シックス・ストリング・サムライ
SIX-STRING SAMURAI 1998年
監督:ランス・マンギア
脚本:ランス・マンギア、ジェフリー・ファルコン
ジェフリー・ファルコン、ジャスティン・マクガイア

子連れの男がギターと刀を武器に悪者を倒し楽園を目指す、という男のロマン(という よりマンギアとファルコンのロマン)を描いたのが本作です。ロックン・ロール・チャンバラ・ カンフー・ウェスタンという新ジャンルを確立したこの作品は、内容の「意味のなさ」から考え ても見事なB級作品に仕上がっていると言えるでしょう。
しかし監督のランス・マンギアと主演のジェフリー・ファルコンは、決してこの作品を「笑える 作品」にしたつもりはなく、「子連れ狼」「スター・ウォーズ」「マッド・マックス」などのテイ スト盛りこんだ「カッコイイ作品」を本気で作っていた事が作品の雰囲気から伝わります。 そのことがかえって「作品のバカバカしさ」に拍車をかけ、陶酔するかのごとく作品にのめり込 むことができます。しかしそのため、故意に笑いを取りにいったいくつかのシーンが、逆にその 酔いを覚ましてしまう結果になってしまったのが少し残念です。
本作を観たあとの感想では「ストーリーの無意味さ」もそうですが、なにより主演のジェフリー ・ファルコン(実生活でも武道の達人)の体術・剣術が非常にキレが良く素晴かった、というのが 挙げられます。リー・リンチェイ(ジェット・リー)との共演を心から望んでいるのは自分だけで しょうか。

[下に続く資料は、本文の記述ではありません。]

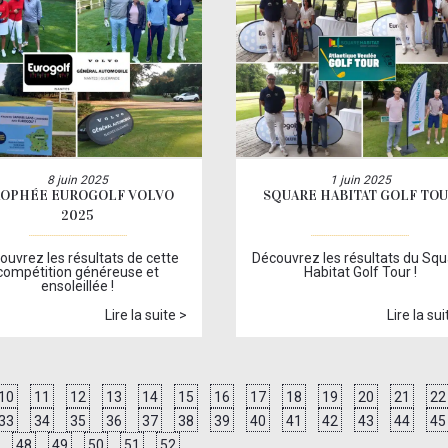
8 juin 2025
1 juin 2025
OPHÉE EUROGOLF VOLVO
SQUARE HABITAT GOLF TO
2025
ouvrez les résultats de cette
Découvrez les résultats du Sq
compétition généreuse et
Habitat Golf Tour !
ensoleillée !
Lire la suite >
Lire la sui
10
11
12
13
14
15
16
17
18
19
20
21
22
33
34
35
36
37
38
39
40
41
42
43
44
45
48
49
50
51
52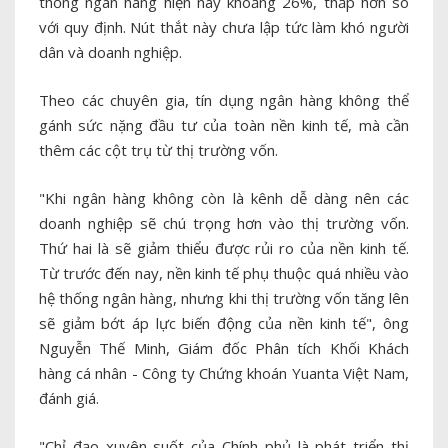
thống ngân hàng hiện nay khoảng 26%, thấp hơn so
với quy định. Nút thắt này chưa lập tức làm khó người
dân và doanh nghiệp.
Theo các chuyên gia, tín dụng ngân hàng không thể
gánh sức nặng đầu tư của toàn nền kinh tế, mà cần
thêm các cột trụ từ thị trường vốn.
"Khi ngân hàng không còn là kênh dễ dàng nên các
doanh nghiệp sẽ chú trọng hơn vào thị trường vốn.
Thứ hai là sẽ giảm thiểu được rủi ro của nền kinh tế.
Từ trước đến nay, nền kinh tế phụ thuộc quá nhiều vào
hệ thống ngân hàng, nhưng khi thị trường vốn tăng lên
sẽ giảm bớt áp lực biến động của nền kinh tế", ông
Nguyễn Thế Minh, Giám đốc Phân tích Khối Khách
hàng cá nhân - Công ty Chứng khoán Yuanta Việt Nam,
đánh giá.
"Chỉ đạo xuyên suốt của Chính phủ là phát triển thị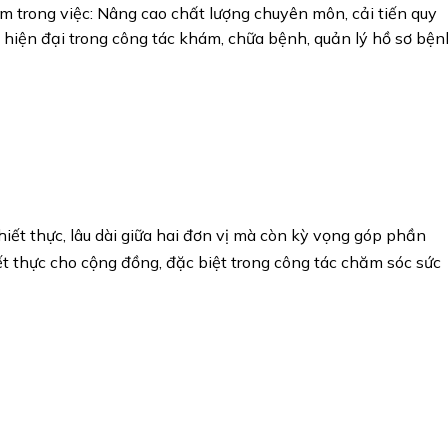
iệm trong việc: Nâng cao chất lượng chuyên môn, cải tiến quy
 hiện đại trong công tác khám, chữa bệnh, quản lý hồ sơ bện
iết thực, lâu dài giữa hai đơn vị mà còn kỳ vọng góp phần
hiết thực cho cộng đồng, đặc biệt trong công tác chăm sóc sức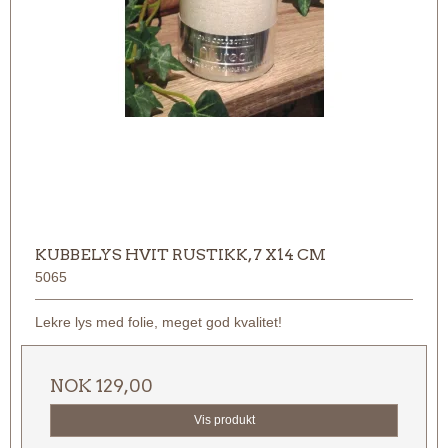
KUBBELYS HVIT RUSTIKK, 7 X14 CM
5065
Lekre lys med folie, meget god kvalitet!
NOK 129,00
Vis produkt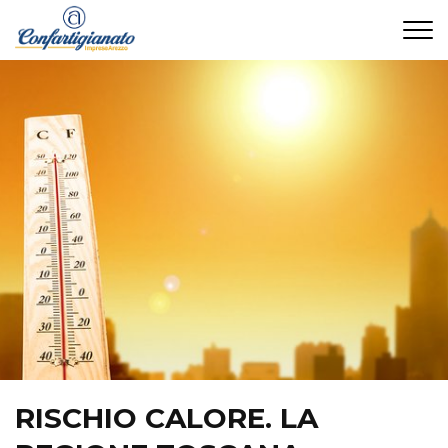
CONTATTI
RISCHIO CALORE. LA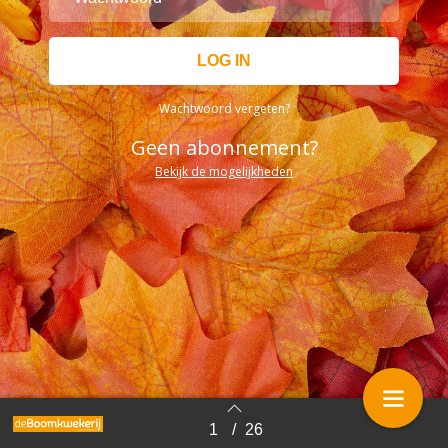
Wachtwoord vergeten?
Geen abonnement?
Bekijk de mogelijkheden
1
/
26
Terug naar overzicht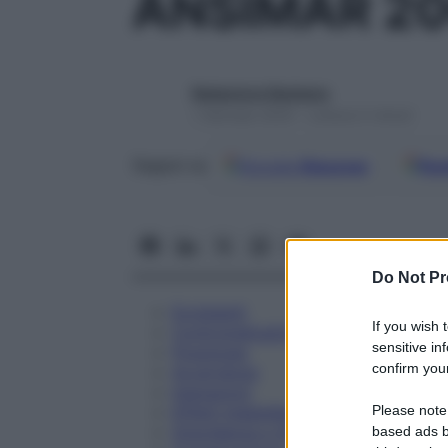
ANSIMAR 2
Redazione Starbene
1 Gennaio 2025 – Lettura 5 minuti
Google
Discover
Fon
Seguici su
Do Not Pr
Eccipienti
If you wish 
Controindicazioni
sensitive in
Posologia
confirm your
Avvertenze
Interazioni
Please note
Effetti Indesiderati
Gravidanza e Allattamento
based ads b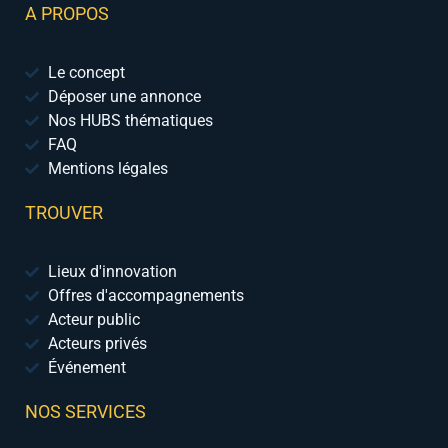
A PROPOS
Le concept
Déposer une annonce
Nos HUBS thématiques
FAQ
Mentions légales
TROUVER
Lieux d'innovation
Offres d'accompagnements
Acteur public
Acteurs privés
Événement
NOS SERVICES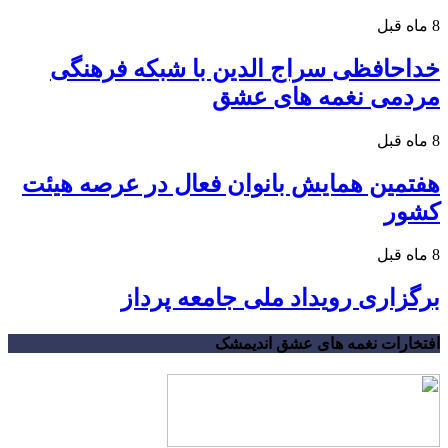
8 ماه قبل
خداحافظی سراج الدین با شبکه فرهنگی
مردمی نغمه های عشق
8 ماه قبل
هفتمین همایش بانوان فعال در عرصه‌ هیئت
کشور
8 ماه قبل
برگزاری رویداد ملی جامعه پرداز
افتخارات نغمه های عشق اندیمشک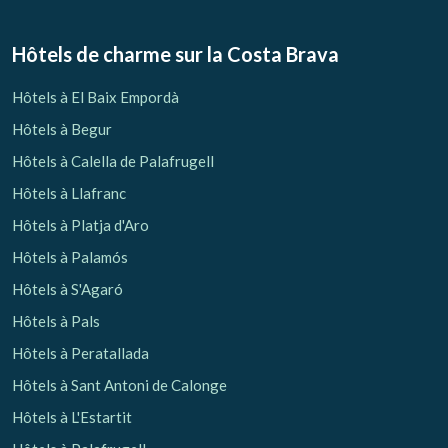
Gérer ma réservation
Hôtels de charme sur la Costa Brava
Hôtels à El Baix Empordà
Hôtels à Begur
Vérifier le code de réservation
Hôtels à Calella de Palafrugell
Hôtels à Llafranc
Hôtels à Platja d'Aro
Hôtels à Palamós
Hôtels à S'Agaró
Hôtels à Pals
Hôtels à Peratallada
Hôtels à Sant Antoni de Calonge
Hôtels à L'Estartit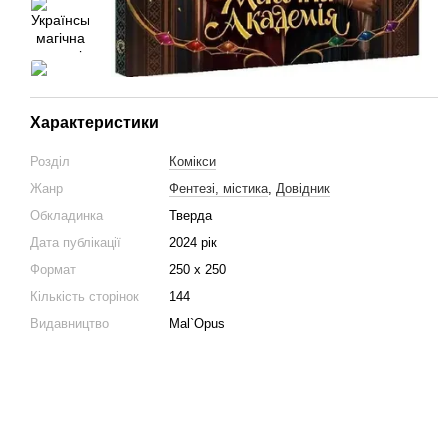
Характеристики
Розділ
Комікси
Жанр
Фентезі, містика
,
Довідник
Обкладинка
Тверда
Дата публікації
2024 рік
Формат
250 х 250
Кількість сторінок
144
Видавництво
Mal`Opus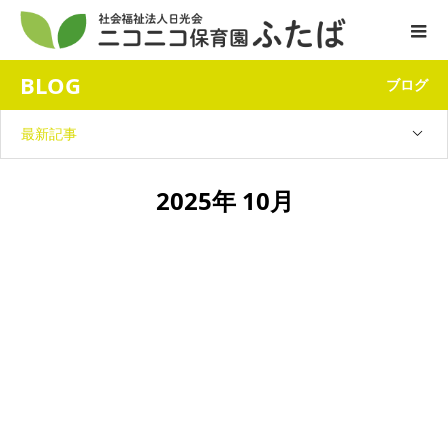
BLOG
ブログ
最新記事
2025年 10月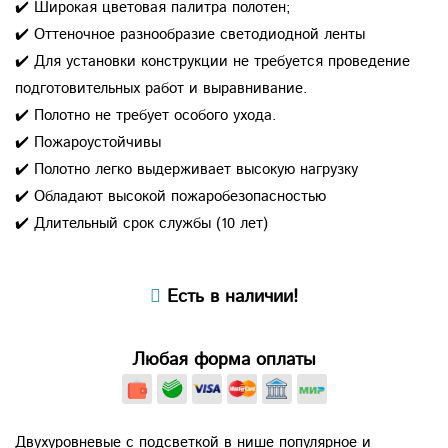
✔️ Широкая цветовая палитра полотен;
✔️ Оттеночное разнообразие светодиодной ленты
✔️ Для установки конструкции не требуется проведение
подготовительных работ и выравнивание.
✔️ Полотно не требует особого ухода.
✔️ Пожароустойчивы
✔️ Полотно легко выдерживает высокую нагрузку
✔️ Обладают высокой пожаробезопасностью
✔️ Длительный срок службы (10 лет)
Есть в наличии!
Любая форма оплаты
Двухуровневые с подсветкой в нише популярное и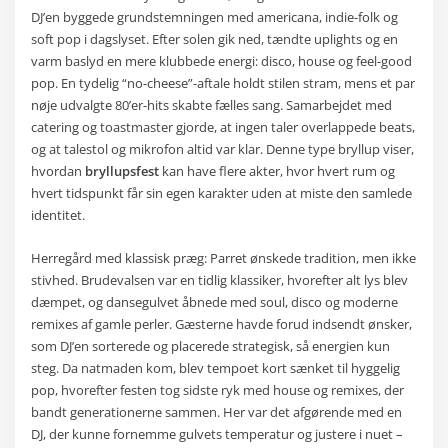
DJ’en byggede grundstemningen med americana, indie-folk og
soft pop i dagslyset. Efter solen gik ned, tændte uplights og en
varm baslyd en mere klubbede energi: disco, house og feel-good
pop. En tydelig “no-cheese”-aftale holdt stilen stram, mens et par
nøje udvalgte 80’er-hits skabte fælles sang. Samarbejdet med
catering og toastmaster gjorde, at ingen taler overlappede beats,
og at talestol og mikrofon altid var klar. Denne type bryllup viser,
hvordan
bryllupsfest
kan have flere akter, hvor hvert rum og
hvert tidspunkt får sin egen karakter uden at miste den samlede
identitet.
Herregård med klassisk præg: Parret ønskede tradition, men ikke
stivhed. Brudevalsen var en tidlig klassiker, hvorefter alt lys blev
dæmpet, og dansegulvet åbnede med soul, disco og moderne
remixes af gamle perler. Gæsterne havde forud indsendt ønsker,
som DJ’en sorterede og placerede strategisk, så energien kun
steg. Da natmaden kom, blev tempoet kort sænket til hyggelig
pop, hvorefter festen tog sidste ryk med house og remixes, der
bandt generationerne sammen. Her var det afgørende med en
DJ, der kunne fornemme gulvets temperatur og justere i nuet –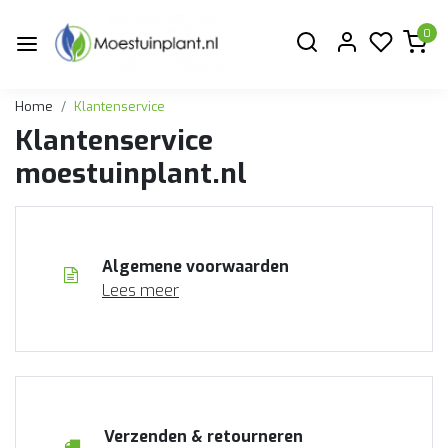
0
Home
Klantenservice
Klantenservice
moestuinplant.nl
Algemene voorwaarden
Lees meer
Verzenden & retourneren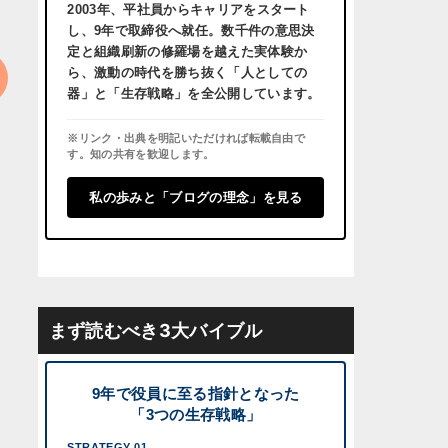
2003年、平社員からキャリアをスタート
し、
9年で取締役へ就任。
数千件の意思決
定と組織刷新の修羅場を越えた実体験か
ら、激動の時代を勝ち抜く「人としての
器」と「生存戦略」を全公開しています。
※リンク・出典を明記いただければ転載自由で
す。知の共有を歓迎します。
私の歩みと「ブログの理念」を見る
まず読むべき3大バイブル
9年で役員に至る指針となった
「3つの生存戦略」
STRATEGY 01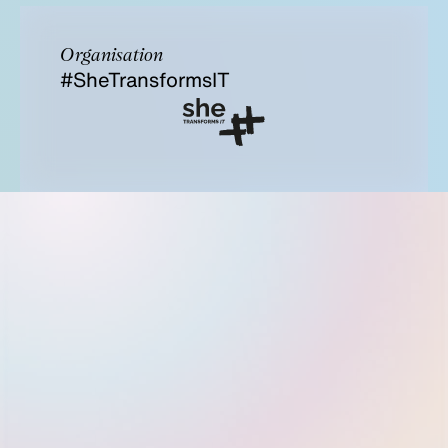
Organisation
#SheTransformsIT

1957年、ソ連は米国は占領。米国での自由の砦は「ロスト・ラスベガス」だけとなり、キング・エル ヴィスという人物が君臨していた。しかし40年後、キングが死んでからベガスはキングを求めるよう になる。キングになりロックン・ロールを伝導しようとギターを手にベガスに向かう者、その者達を 抹殺しベガスまでも支配しようとするロシア軍、地獄のほうれん草モンスター、などあらゆる者が ベガスに向かい動き出すのだった…。
ある少年を助け共に連れてゆくことにしたスーツでメガネのロックンローラー・バディはキング候補。 得意のカンフー・剣術を使って、次々と現れる敵をギッタギッタと倒してゆくうちに、ほうれん草モン スターや死神”デス”が二人に近づく…。

意味の無いストーリー・敵キャラはまさにゲーム感覚(横スクロールアクション系)と言えます。 観た後に「徳」になるものは何もありませんが「損」も決してありません。